(Recorded data)
#####

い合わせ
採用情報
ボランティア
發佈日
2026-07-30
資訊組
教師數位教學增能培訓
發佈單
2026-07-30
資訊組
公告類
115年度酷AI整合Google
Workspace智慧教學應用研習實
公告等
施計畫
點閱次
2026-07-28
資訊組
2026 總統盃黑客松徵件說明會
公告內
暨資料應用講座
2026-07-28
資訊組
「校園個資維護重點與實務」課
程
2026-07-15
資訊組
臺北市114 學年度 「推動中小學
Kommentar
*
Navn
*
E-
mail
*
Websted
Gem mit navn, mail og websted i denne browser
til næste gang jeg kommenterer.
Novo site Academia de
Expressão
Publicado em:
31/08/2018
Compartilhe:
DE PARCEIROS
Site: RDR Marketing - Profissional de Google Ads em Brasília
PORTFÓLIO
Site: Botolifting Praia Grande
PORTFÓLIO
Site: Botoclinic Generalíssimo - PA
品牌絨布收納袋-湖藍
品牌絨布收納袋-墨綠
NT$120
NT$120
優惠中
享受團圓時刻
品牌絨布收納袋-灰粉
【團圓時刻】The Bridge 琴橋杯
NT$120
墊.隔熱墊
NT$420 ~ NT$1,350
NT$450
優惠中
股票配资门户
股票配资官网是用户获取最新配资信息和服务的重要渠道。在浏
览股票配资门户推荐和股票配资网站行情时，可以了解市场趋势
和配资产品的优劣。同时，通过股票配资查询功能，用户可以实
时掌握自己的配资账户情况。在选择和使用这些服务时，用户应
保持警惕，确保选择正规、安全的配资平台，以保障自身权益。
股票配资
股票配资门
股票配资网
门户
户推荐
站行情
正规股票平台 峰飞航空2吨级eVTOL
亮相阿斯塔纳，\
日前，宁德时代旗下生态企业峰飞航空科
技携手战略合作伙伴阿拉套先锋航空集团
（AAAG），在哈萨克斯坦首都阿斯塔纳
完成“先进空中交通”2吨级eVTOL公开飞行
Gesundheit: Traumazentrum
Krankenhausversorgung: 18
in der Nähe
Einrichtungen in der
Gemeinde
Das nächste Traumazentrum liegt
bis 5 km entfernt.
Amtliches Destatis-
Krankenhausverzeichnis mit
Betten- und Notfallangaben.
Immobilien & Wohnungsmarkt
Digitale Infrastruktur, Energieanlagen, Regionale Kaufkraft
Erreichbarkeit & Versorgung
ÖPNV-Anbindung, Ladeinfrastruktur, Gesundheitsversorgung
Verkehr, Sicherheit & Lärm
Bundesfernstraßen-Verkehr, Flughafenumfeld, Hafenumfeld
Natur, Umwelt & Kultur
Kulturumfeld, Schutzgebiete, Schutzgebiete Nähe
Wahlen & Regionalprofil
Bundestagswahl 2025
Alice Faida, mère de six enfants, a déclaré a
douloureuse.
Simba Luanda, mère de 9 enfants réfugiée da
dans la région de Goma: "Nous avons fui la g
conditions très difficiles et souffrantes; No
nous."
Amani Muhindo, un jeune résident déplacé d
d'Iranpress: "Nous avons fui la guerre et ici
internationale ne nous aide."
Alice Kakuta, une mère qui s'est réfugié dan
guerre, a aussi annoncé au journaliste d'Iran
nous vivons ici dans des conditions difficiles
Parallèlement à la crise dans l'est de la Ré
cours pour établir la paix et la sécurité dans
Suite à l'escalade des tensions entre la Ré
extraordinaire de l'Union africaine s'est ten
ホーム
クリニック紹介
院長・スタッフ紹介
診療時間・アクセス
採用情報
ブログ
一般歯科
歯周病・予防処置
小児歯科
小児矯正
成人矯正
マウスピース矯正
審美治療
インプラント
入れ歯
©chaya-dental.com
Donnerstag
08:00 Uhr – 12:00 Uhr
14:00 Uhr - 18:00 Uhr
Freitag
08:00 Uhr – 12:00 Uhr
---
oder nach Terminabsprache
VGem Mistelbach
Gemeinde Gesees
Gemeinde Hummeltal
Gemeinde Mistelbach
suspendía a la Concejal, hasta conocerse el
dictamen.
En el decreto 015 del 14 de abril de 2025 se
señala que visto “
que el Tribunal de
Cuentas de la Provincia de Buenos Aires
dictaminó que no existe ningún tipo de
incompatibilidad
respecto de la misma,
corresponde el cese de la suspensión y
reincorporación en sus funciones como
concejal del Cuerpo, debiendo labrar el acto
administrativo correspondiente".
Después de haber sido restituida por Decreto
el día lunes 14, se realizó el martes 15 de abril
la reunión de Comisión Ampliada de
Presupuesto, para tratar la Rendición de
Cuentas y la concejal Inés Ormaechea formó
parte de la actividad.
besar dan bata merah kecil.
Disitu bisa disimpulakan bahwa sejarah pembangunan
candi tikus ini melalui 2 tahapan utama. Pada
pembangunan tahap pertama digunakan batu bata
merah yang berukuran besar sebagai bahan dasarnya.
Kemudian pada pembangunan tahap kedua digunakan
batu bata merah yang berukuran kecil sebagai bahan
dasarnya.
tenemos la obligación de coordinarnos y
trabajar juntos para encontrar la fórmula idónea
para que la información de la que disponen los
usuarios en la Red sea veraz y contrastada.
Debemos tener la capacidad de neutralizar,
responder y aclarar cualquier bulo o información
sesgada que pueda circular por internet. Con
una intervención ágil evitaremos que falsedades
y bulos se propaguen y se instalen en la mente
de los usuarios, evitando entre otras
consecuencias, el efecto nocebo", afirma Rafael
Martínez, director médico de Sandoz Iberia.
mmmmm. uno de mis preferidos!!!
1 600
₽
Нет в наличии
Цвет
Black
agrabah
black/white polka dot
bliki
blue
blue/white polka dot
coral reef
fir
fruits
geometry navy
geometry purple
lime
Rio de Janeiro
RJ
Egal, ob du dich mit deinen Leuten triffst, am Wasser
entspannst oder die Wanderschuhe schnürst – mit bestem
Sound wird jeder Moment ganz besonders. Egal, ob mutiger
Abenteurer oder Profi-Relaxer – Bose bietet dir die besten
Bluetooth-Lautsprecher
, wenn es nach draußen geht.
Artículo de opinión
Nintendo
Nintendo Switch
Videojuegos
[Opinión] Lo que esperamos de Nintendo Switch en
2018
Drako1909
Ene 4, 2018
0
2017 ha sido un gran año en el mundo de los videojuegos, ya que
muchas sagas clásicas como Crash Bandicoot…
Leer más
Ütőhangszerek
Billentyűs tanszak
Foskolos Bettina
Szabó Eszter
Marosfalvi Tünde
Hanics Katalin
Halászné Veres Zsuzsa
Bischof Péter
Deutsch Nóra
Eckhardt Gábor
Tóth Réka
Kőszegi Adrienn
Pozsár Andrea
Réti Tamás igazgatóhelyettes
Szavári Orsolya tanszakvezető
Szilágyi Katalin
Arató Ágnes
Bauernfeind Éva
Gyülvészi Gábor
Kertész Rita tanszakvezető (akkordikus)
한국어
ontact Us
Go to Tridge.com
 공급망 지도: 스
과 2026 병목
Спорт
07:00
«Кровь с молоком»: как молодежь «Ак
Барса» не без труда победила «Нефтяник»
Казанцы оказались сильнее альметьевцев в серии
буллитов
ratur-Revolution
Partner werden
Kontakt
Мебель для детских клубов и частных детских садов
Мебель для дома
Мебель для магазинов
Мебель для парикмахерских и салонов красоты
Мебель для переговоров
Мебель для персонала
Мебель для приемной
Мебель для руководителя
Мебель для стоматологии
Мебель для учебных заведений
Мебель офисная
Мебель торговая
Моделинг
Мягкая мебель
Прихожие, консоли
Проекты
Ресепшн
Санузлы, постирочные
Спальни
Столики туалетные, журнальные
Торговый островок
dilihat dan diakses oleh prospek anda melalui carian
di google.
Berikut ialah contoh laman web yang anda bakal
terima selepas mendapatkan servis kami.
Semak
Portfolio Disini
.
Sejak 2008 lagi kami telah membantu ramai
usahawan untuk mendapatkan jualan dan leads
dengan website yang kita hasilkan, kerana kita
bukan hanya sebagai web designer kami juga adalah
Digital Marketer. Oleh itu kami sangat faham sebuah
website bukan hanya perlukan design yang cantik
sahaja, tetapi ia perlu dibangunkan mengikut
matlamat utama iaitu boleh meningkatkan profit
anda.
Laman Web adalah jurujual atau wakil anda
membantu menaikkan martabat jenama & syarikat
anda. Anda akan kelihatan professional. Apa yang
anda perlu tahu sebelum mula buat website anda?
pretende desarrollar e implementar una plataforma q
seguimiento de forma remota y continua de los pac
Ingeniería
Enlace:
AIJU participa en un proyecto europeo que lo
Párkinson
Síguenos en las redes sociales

#####

- Directions:
Starting at the line above that contains "consecuencias, el efecto", repeat each line exactly up to and including the line that contains "website bukan hanya", and stop there.

- Expected answer:
consecuencias, el efecto nocebo", afirma Rafael
Martínez, director médico de Sandoz Iberia.
mmmmm. uno de mis preferidos!!!
1 600
₽
Нет в наличии
Цвет
Black
agrabah
black/white polka dot
bliki
blue
blue/white polka dot
coral reef
fir
fruits
geometry navy
geometry purple
lime
Rio de Janeiro
RJ
Egal, ob du dich mit deinen Leuten triffst, am Wasser
entspannst oder die Wanderschuhe schnürst – mit bestem
Sound wird jeder Moment ganz besonders. Egal, ob mutiger
Abenteurer oder Profi-Relaxer – Bose bietet dir die besten
Bluetooth-Lautsprecher
, wenn es nach draußen geht.
Artículo de opinión
Nintendo
Nintendo Switch
Videojuegos
[Opinión] Lo que esperamos de Nintendo Switch en
2018
Drako1909
Ene 4, 2018
0
2017 ha sido un gran año en el mundo de los videojuegos, ya que
muchas sagas clásicas como Crash Bandicoot…
Leer más
Ütőhangszerek
Billentyűs tanszak
Foskolos Bettina
Szabó Eszter
Marosfalvi Tünde
Hanics Katalin
Halászné Veres Zsuzsa
Bischof Péter
Deutsch Nóra
Eckhardt Gábor
Tóth Réka
Kőszegi Adrienn
Pozsár Andrea
Réti Tamás igazgatóhelyettes
Szavári Orsolya tanszakvezető
Szilágyi Katalin
Arató Ágnes
Bauernfeind Éva
Gyülvészi Gábor
Kertész Rita tanszakvezető (akkordikus)
한국어
ontact Us
Go to Tridge.com
 공급망 지도: 스
과 2026 병목
Спорт
07:00
«Кровь с молоком»: как молодежь «Ак
Барса» не без труда победила «Нефтяник»
Казанцы оказались сильнее альметьевцев в серии
буллитов
ratur-Revolution
Partner werden
Kontakt
Мебель для детских клубов и частных детских садов
Мебель для дома
Мебель для магазинов
Мебель для парикмахерских и салонов красоты
Мебель для переговоров
Мебель для персонала
Мебель для приемной
Мебель для руководителя
Мебель для стоматологии
Мебель для учебных заведений
Мебель офисная
Мебель торговая
Моделинг
Мягкая мебель
Прихожие, консоли
Проекты
Ресепшн
Санузлы, постирочные
Спальни
Столики туалетные, журнальные
Торговый островок
dilihat dan diakses oleh prospek anda melalui carian
di google.
Berikut ialah contoh laman web yang anda bakal
terima selepas mendapatkan servis kami.
Semak
Portfolio Disini
.
Sejak 2008 lagi kami telah membantu ramai
usahawan untuk mendapatkan jualan dan leads
dengan website yang kita hasilkan, kerana kita
bukan hanya sebagai web designer kami juga adalah
Digital Marketer. Oleh itu kami sangat faham sebuah
website bukan hanya perlukan design yang cantik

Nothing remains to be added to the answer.